A retrospective case-control study of all infants born between 1992 and 1997 at the Johns Hopkins Hospital with birth weights less than 1000 g who developed Stage 3 or 4 ROP was conducted. Controls either had Stage 1 ROP or no eye disease and were matched 2:1 with ROP patients for gestational age, birth weight and year of birth. Odds ratios (ORs) of ROP were calculated for multiple exposures over the first month after birth, including oxygen concentration (FiO(2)), blood glucose levels, vitamin E, mean airway pressure and mean blood pressure.
In a simple logistic regression analysis, we found an increased ROP risk for: (1) each 10 mg/dl increase of mean glucose (OR 1.96; 95% CI 1.13 to 3.42), (2) each 1% increase of mean FiO(2) (OR 1.06; 95% CI 1.004 to 1.13), (3) history of dopamine infusion (OR 5.4; 95% CI 1.16 to 25.2) and (4) intraventricular hemorrhage Grade 3 or 4 (OR 7.3; 95% CI 1.53 to 34.7). Using a multiple regression model, we found an increased ROP risk for each 10 mg/dl increase of mean glucose (OR 2.7; 95% CI 1.003 to 7.27). Each IU/kg/day of vitamin E supplementation reduced ROP risk (OR 0.37; 95% CI 0.16-0.86).
In this study, we could demonstrate that glucose levels in the first month of life are associated with the development of ROP. Further studies have to determine if this association is causal or if hyperglycemia is just an expression of severity of illness.
早产儿视网膜病变(ROP)仍是极低出生体重(VLBW)婴儿发病的主要原因。本研究调查血清/血糖与ROP发生之间的可能关联。
对1992年至1997年在约翰霍普金斯医院出生、出生体重小于1000g且发生3期或4期ROP的所有婴儿进行回顾性病例对照研究。对照组为1期ROP或无眼部疾病的婴儿,按胎龄、出生体重和出生年份与ROP患者以2:1的比例匹配。计算出生后第一个月内多种暴露因素导致ROP的比值比(OR),包括氧浓度(FiO₂)、血糖水平、维生素E、平均气道压和平均血压。

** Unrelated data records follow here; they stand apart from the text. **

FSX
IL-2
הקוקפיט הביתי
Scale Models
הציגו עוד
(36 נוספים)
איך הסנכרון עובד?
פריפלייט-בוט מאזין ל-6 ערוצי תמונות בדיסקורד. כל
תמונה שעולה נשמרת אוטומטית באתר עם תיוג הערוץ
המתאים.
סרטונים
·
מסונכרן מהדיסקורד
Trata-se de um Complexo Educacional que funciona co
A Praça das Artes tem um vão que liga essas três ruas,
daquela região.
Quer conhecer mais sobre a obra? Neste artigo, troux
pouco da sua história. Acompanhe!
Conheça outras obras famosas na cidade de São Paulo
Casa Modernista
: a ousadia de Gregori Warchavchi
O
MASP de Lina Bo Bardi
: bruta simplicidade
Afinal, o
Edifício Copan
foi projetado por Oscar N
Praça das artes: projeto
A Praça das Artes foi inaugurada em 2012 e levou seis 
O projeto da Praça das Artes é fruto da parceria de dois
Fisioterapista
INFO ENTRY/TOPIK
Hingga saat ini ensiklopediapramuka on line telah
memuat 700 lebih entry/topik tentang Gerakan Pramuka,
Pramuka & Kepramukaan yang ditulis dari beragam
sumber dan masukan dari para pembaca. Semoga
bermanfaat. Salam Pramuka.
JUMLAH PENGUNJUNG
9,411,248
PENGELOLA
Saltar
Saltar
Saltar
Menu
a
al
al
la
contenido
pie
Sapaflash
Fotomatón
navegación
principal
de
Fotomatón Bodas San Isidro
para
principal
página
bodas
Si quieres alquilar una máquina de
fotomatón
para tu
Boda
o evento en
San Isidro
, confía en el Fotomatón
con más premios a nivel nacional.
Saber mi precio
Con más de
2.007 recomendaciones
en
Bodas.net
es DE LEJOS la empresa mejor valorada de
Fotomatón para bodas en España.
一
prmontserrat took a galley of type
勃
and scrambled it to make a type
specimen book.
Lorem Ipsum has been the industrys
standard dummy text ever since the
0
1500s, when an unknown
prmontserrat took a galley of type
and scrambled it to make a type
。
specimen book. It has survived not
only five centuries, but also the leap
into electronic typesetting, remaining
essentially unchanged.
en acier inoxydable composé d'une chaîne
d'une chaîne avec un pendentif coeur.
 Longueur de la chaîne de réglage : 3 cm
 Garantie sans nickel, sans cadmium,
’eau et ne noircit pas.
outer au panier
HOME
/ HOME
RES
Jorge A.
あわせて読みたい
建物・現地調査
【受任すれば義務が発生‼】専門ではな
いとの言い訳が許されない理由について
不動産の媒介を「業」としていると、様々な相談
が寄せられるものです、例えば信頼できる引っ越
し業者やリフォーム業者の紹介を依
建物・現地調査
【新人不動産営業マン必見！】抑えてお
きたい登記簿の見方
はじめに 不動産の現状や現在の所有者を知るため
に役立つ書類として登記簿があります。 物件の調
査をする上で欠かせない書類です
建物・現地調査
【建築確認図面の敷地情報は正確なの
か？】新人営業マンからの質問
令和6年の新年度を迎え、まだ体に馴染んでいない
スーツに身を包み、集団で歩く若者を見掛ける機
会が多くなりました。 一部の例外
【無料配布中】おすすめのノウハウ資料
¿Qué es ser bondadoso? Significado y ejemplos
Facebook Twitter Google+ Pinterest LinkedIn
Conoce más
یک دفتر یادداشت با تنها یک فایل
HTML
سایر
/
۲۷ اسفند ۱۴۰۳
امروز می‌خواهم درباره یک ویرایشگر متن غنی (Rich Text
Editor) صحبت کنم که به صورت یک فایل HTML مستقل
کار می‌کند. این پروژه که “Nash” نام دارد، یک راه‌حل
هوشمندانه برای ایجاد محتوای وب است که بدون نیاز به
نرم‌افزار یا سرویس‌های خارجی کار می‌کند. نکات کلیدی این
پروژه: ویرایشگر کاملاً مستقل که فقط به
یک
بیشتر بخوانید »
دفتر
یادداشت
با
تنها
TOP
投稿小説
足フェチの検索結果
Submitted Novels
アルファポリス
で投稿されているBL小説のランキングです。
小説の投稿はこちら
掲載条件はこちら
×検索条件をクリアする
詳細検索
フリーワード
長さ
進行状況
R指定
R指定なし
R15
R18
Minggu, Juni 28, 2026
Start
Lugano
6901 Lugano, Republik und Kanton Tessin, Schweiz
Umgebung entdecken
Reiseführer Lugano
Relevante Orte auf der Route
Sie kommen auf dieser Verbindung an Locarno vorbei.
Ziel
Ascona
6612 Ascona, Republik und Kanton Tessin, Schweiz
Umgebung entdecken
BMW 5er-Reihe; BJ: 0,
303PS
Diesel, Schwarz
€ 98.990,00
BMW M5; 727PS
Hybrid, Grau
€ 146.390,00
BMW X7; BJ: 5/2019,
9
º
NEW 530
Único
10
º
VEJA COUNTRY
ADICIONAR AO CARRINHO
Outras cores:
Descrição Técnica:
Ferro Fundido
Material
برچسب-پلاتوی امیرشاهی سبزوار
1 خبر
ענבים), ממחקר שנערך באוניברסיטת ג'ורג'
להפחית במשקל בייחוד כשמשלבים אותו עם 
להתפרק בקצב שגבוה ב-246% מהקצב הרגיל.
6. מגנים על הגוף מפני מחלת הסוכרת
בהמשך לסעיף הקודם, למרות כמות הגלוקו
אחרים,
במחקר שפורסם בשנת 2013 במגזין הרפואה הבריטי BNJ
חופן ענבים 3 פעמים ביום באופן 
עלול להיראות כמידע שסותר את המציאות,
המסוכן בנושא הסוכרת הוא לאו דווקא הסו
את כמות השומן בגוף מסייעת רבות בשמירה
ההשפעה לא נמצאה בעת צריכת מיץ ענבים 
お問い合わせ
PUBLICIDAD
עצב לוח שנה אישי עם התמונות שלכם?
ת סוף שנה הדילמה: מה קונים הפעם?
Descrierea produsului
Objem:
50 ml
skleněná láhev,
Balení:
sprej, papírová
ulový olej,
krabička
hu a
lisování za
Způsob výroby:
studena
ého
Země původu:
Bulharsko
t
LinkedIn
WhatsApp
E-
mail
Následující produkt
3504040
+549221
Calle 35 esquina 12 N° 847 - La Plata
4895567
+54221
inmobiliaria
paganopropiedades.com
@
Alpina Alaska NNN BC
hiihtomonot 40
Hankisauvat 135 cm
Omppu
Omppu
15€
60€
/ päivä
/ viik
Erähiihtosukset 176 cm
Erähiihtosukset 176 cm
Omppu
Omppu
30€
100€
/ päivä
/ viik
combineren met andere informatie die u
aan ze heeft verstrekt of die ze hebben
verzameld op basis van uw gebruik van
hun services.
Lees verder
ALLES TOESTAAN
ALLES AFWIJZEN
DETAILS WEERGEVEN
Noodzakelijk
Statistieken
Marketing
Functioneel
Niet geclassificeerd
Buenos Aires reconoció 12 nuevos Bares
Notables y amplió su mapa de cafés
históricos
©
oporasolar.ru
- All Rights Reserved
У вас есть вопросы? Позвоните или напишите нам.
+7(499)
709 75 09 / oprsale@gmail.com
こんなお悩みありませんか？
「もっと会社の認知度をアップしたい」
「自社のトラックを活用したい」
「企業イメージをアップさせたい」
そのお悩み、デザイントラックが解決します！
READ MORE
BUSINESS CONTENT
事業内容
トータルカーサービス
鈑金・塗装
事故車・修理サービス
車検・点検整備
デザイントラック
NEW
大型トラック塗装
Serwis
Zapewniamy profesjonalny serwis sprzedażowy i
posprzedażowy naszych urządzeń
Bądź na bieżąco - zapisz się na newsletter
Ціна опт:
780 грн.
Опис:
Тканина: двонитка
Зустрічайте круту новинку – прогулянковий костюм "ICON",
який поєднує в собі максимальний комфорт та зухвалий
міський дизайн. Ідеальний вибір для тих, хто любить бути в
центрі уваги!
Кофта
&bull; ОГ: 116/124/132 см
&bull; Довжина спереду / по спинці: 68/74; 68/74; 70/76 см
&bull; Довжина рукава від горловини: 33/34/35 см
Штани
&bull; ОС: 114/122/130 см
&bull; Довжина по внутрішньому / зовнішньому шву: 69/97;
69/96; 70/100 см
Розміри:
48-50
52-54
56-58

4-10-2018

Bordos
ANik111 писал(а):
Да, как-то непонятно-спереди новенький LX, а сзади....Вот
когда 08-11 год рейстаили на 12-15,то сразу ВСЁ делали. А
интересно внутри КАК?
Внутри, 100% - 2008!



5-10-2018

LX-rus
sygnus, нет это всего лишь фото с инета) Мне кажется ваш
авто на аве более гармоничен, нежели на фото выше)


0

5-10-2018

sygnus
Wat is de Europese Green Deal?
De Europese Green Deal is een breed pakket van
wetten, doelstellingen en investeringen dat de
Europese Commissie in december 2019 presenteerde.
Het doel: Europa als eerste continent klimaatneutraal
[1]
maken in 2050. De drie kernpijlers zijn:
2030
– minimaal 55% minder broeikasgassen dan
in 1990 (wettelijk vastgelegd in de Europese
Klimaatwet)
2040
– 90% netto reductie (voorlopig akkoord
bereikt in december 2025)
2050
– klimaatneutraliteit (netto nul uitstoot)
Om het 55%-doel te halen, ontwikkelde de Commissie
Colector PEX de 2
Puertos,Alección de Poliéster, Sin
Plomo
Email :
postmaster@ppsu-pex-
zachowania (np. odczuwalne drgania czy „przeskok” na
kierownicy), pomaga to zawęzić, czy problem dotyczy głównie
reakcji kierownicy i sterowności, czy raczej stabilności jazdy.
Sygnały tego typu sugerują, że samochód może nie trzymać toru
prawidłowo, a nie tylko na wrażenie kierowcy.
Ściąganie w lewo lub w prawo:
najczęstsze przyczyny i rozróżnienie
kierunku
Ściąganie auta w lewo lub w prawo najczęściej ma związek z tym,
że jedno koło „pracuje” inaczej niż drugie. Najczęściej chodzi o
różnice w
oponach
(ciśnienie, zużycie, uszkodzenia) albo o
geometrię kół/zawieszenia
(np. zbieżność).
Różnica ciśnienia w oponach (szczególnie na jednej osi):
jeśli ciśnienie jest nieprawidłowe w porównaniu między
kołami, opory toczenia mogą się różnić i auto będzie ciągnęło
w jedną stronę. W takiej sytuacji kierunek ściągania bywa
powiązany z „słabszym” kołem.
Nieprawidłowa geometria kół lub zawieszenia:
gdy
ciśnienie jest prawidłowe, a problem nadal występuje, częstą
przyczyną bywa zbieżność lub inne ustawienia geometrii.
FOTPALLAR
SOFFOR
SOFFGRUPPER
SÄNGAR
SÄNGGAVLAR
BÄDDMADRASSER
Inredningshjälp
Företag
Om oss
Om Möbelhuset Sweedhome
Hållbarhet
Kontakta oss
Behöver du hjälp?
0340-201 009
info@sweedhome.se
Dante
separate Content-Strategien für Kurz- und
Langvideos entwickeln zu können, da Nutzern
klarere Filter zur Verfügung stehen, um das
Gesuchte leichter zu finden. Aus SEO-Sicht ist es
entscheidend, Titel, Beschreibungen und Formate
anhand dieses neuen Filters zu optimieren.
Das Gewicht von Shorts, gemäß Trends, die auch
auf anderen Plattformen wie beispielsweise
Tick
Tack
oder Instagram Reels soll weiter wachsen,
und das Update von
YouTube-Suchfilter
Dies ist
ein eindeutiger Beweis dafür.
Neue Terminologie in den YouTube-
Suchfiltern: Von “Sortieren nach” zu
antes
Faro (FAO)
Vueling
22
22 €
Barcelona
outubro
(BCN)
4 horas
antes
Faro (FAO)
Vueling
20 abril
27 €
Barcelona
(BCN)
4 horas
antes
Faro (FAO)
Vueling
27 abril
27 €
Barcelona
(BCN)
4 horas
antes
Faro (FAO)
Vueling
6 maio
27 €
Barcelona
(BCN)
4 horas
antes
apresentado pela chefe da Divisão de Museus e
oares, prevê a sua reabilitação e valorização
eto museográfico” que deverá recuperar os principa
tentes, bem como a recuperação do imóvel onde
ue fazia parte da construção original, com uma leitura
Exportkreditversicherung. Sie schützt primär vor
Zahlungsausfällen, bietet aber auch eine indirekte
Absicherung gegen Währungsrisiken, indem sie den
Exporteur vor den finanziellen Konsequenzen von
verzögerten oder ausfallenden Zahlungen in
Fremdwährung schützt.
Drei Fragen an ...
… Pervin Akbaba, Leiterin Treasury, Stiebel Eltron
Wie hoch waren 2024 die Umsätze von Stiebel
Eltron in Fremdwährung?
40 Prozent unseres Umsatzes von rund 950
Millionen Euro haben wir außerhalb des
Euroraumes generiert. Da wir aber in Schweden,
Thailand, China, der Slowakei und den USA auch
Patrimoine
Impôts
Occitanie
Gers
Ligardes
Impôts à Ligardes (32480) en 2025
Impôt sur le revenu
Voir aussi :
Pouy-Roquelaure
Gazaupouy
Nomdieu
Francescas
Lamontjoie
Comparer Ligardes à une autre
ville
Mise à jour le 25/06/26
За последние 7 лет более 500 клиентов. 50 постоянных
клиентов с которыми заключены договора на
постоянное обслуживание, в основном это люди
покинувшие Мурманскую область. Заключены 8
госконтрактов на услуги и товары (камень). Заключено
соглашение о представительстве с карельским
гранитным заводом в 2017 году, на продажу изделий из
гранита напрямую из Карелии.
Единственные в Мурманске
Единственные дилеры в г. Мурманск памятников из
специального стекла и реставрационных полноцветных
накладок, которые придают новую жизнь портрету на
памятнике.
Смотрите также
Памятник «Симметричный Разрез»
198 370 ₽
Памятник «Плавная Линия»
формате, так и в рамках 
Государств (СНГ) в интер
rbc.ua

在简单逻辑回归分析中,我们发现以下因素会增加ROP风险:(1)平均血糖每升高10mg/dl(OR 1.96;95%可信区间1.13至3.42),(2)平均FiO₂每升高1%(OR 1.06;95%可信区间1.004至1.13),(3)多巴胺输注史(OR 5.4;95%可信区间1.16至25.2),以及(4)3级或4级脑室内出血(OR 7.3;95%可信区间1.53至34.7)。使用多元回归模型,我们发现平均血糖每升高10mg/dl会增加ROP风险(OR 2.7;95%可信区间1.003至7.27)。每天每IU/kg补充维生素E可降低ROP风险(OR 0.37;95%可信区间0.16 - 0.86)。
在本研究中,我们可以证明出生后第一个月的血糖水平与ROP的发生有关。进一步的研究必须确定这种关联是否为因果关系,或者高血糖是否只是疾病严重程度的一种表现。